Admittedly, if you’re to expand your sales over time, you need to increase your customer base but, as this article published in the Guardian newspaper’s Small Business Network argues, the trick isn’t just gaining customers, it’s keeping them. After all, as business research has consistently shown, it costs 6-8 times as much to gain a new customer as it does to retain an existing customer.
Sure, you can gain customers by targeting great deals to new customers (the insurance and finance sector is notorious for this sort of ploy) but what happens next year when some other company lures them away with the current great new deal?

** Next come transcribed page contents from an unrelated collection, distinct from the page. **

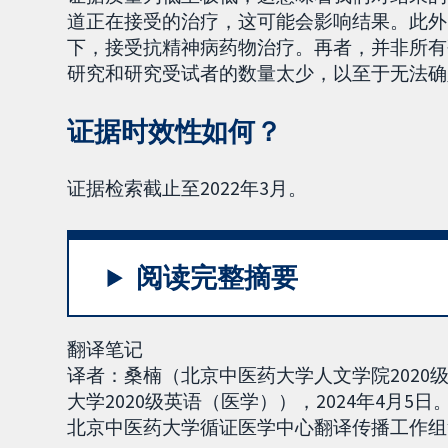
道正在接受的治疗，这可能会影响结果。此外
下，接受抗精神病药物治疗。再者，并非所有
研究和研究受试者的数量太少，以至于无法确
证据时效性如何？
证据检索截止至2022年3月。
阅读完整摘要
翻译笔记
译者：桑楠（北京中医药大学人文学院202
大学2020级英语（医学）），2024年4月5日
北京中医药大学循证医学中心翻译传播工作组负责，联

Keeping your loyal customers loyal takes a little effort and ingenuity, as well as consistently high levels of service and quality. However, in terms of establishing, developing and growing a successful business, it’s an aspect of your marketing policy which you ignore at your peril.
John Armstrong.
John Armstrong is a freelance marketing consultant with over forty years’ experience in sales and product development in both the UK and the US. He now lives in the Scottish Borders and enjoys a slightly more relaxed lifestyle complicated only by the need to pander to the demands of two slightly daft dogs who are significantly more active than he is.